- WHAT IS BEING ASKED
Note each line of the entries that includes "等待执行的操作". Then copy those lines.
#### RECORDS FOR THE EXERCISE
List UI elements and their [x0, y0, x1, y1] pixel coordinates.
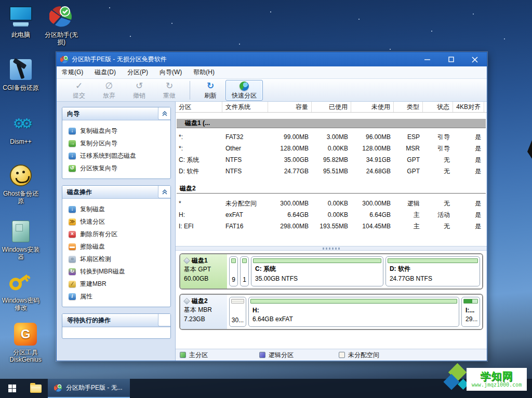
sidebar-item-migrate-os-ssd[interactable]: ↓迁移系统到固态磁盘	[62, 149, 170, 162]
desktop-icon-partition-assistant[interactable]: 分区助手(无损)	[41, 3, 82, 46]
sidebar-item-properties[interactable]: i属性	[62, 290, 170, 303]
column-capacity[interactable]: 容量	[268, 102, 312, 112]
column-type[interactable]: 类型	[394, 102, 423, 112]
windows-logo-icon	[8, 385, 16, 392]
menu-help[interactable]: 帮助(H)	[193, 68, 215, 77]
disk1-group-header[interactable]: 磁盘1 (...	[177, 119, 486, 128]
partition-block-c[interactable]: C: 系统 35.00GB NTFS	[251, 256, 383, 286]
desktop-icon-dism[interactable]: ⚙⚙ Dism++	[1, 110, 41, 145]
partition-block-i[interactable]: I:... 29...	[461, 297, 480, 327]
table-row[interactable]: * 未分配空间 300.00MB 0.00KB 300.00MB 逻辑 无 是	[176, 198, 487, 209]
partition-block-esp[interactable]: 9	[229, 256, 238, 286]
delete-icon: ×	[69, 231, 76, 238]
redo-button[interactable]: ↻ 重做	[154, 80, 184, 101]
maximize-button[interactable]	[439, 52, 463, 66]
partition-table: 分区 文件系统 容量 已使用 未使用 类型 状态 4KB对齐 磁盘1 (... …	[176, 102, 487, 246]
table-row[interactable]: D: 软件 NTFS 24.77GB 95.51MB 24.68GB GPT 无…	[176, 166, 487, 177]
convert-icon: ↻	[69, 268, 76, 275]
sky-stars	[109, 7, 110, 8]
menu-partition[interactable]: 分区(P)	[127, 68, 148, 77]
undo-button[interactable]: ↺ 撤销	[124, 80, 154, 101]
ghost-icon	[1, 162, 41, 189]
sidebar-item-copy-disk[interactable]: ↓复制磁盘	[62, 203, 170, 215]
column-partition[interactable]: 分区	[176, 102, 222, 112]
disk-graph-area: 磁盘1 基本 GPT 60.00GB 9 1	[176, 251, 487, 349]
minimize-button[interactable]	[415, 52, 439, 66]
watermark: 学知网 www.jmqz1000.com	[445, 365, 528, 395]
menu-general[interactable]: 常规(G)	[62, 68, 83, 77]
disk2-graph-row: 磁盘2 基本 MBR 7.23GB 30... H:	[179, 294, 483, 330]
menu-disk[interactable]: 磁盘(D)	[95, 68, 116, 77]
splitter-grip-icon	[323, 248, 340, 250]
unallocated-swatch	[339, 352, 345, 358]
partition-assistant-window: 分区助手PE版 - 无损分区免费软件 常规(G) 磁盘(D) 分区(P) 向导(…	[56, 52, 487, 361]
table-row[interactable]: I: EFI FAT16 298.00MB 193.55MB 104.45MB …	[176, 221, 487, 232]
panel-disk-operations-header: 磁盘操作	[62, 186, 170, 199]
desktop-icon-windows-password[interactable]: Windows密码修改	[1, 269, 41, 312]
collapse-button[interactable]	[158, 314, 170, 326]
partition-recovery-icon: ↺	[69, 165, 76, 172]
collapse-button[interactable]	[158, 107, 170, 120]
file-explorer-taskbar-button[interactable]	[24, 379, 48, 398]
menu-wizard[interactable]: 向导(W)	[159, 68, 182, 77]
partition-block-msr[interactable]: 1	[240, 256, 249, 286]
panel-pending-operations: 等待执行的操作	[62, 313, 171, 339]
desktop-icon-diskgenius[interactable]: G 分区工具 DiskGenius	[1, 321, 50, 364]
collapse-button[interactable]	[158, 186, 170, 198]
close-button[interactable]	[463, 52, 487, 66]
active-task-button[interactable]: 分区助手PE版 - 无...	[48, 379, 130, 398]
disk2-group-header[interactable]: 磁盘2	[177, 184, 486, 194]
partition-block-unallocated[interactable]: 30...	[229, 297, 246, 327]
desktop-icon-windows-installer[interactable]: Windows安装器	[1, 218, 41, 261]
sidebar-item-quick-partition[interactable]: ≫快速分区	[62, 215, 170, 228]
disk-icon	[183, 298, 190, 305]
key-icon	[1, 269, 41, 296]
discard-button[interactable]: ∅ 放弃	[94, 80, 124, 101]
disk2-label[interactable]: 磁盘2 基本 MBR 7.23GB	[180, 295, 227, 329]
sidebar-item-wipe-disk[interactable]: ▬擦除磁盘	[62, 240, 170, 253]
desktop-icon-this-pc[interactable]: 此电脑	[1, 3, 41, 38]
cancel-circle-icon: ∅	[105, 81, 113, 91]
table-row[interactable]: H: exFAT 6.64GB 0.00KB 6.64GB 主 活动 是	[176, 209, 487, 221]
desktop-icon-ghost-backup[interactable]: Ghost备份还原	[1, 162, 41, 205]
refresh-button[interactable]: ↻ 刷新	[195, 80, 225, 101]
partition-block-h[interactable]: H: 6.64GB exFAT	[248, 297, 459, 327]
panel-wizards-header: 向导	[62, 107, 170, 120]
pane-splitter[interactable]	[176, 246, 487, 251]
table-row[interactable]: *: FAT32 99.00MB 3.00MB 96.00MB ESP 引导 是	[176, 131, 487, 143]
desktop-icon-cgi-backup[interactable]: CGI备份还原	[1, 56, 41, 91]
submit-button[interactable]: ✓ 提交	[64, 80, 94, 101]
table-header: 分区 文件系统 容量 已使用 未使用 类型 状态 4KB对齐	[176, 102, 487, 113]
sidebar-item-convert-to-mbr[interactable]: ↻转换到MBR磁盘	[62, 265, 170, 278]
table-row[interactable]: *: Other 128.00MB 0.00KB 128.00MB MSR 引导…	[176, 143, 487, 154]
quick-partition-icon	[240, 81, 249, 91]
legend-unallocated: 未分配空间	[339, 351, 418, 360]
column-unused[interactable]: 未使用	[351, 102, 394, 112]
sidebar-item-delete-all-partitions[interactable]: ×删除所有分区	[62, 228, 170, 240]
start-button[interactable]	[0, 379, 24, 398]
pencil-icon: ∕	[69, 281, 76, 287]
column-4kb-aligned[interactable]: 4KB对齐	[453, 102, 484, 112]
this-pc-icon	[1, 3, 41, 30]
panel-pending-operations-header: 等待执行的操作	[62, 314, 170, 327]
column-filesystem[interactable]: 文件系统	[222, 102, 268, 112]
quick-partition-button[interactable]: 快速分区	[225, 80, 263, 101]
table-row[interactable]: C: 系统 NTFS 35.00GB 95.82MB 34.91GB GPT 无…	[176, 154, 487, 166]
column-used[interactable]: 已使用	[312, 102, 351, 112]
sidebar-item-bad-sector-test[interactable]: ○坏扇区检测	[62, 253, 170, 265]
disk1-label[interactable]: 磁盘1 基本 GPT 60.00GB	[180, 254, 227, 289]
column-status[interactable]: 状态	[423, 102, 453, 112]
legend-primary-partition: 主分区	[180, 351, 259, 360]
partition-list-pane: 分区 文件系统 容量 已使用 未使用 类型 状态 4KB对齐 磁盘1 (... …	[175, 102, 487, 361]
redo-arrow-icon: ↻	[166, 81, 173, 91]
sidebar-item-copy-partition-wizard[interactable]: →复制分区向导	[62, 137, 170, 149]
usage-strip	[231, 299, 244, 304]
partition-block-d[interactable]: D: 软件 24.77GB NTFS	[385, 256, 480, 286]
sidebar-item-copy-disk-wizard[interactable]: ↓复制磁盘向导	[62, 125, 170, 137]
pending-operations-list[interactable]	[62, 327, 170, 338]
sidebar-item-partition-recovery-wizard[interactable]: ↺分区恢复向导	[62, 162, 170, 174]
panel-disk-operations: 磁盘操作 ↓复制磁盘 ≫快速分区 ×删除所有分区 ▬擦除磁盘 ○坏扇区检测 ↻转…	[62, 185, 171, 307]
app-icon	[54, 384, 62, 392]
sidebar-item-rebuild-mbr[interactable]: ∕重建MBR	[62, 278, 170, 290]
window-titlebar[interactable]: 分区助手PE版 - 无损分区免费软件	[57, 52, 487, 66]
########
- RESULT OF THE TASK
panel-pending-operations: 等待执行的操作	[62, 313, 171, 339]
panel-pending-operations-header: 等待执行的操作	[62, 314, 170, 327]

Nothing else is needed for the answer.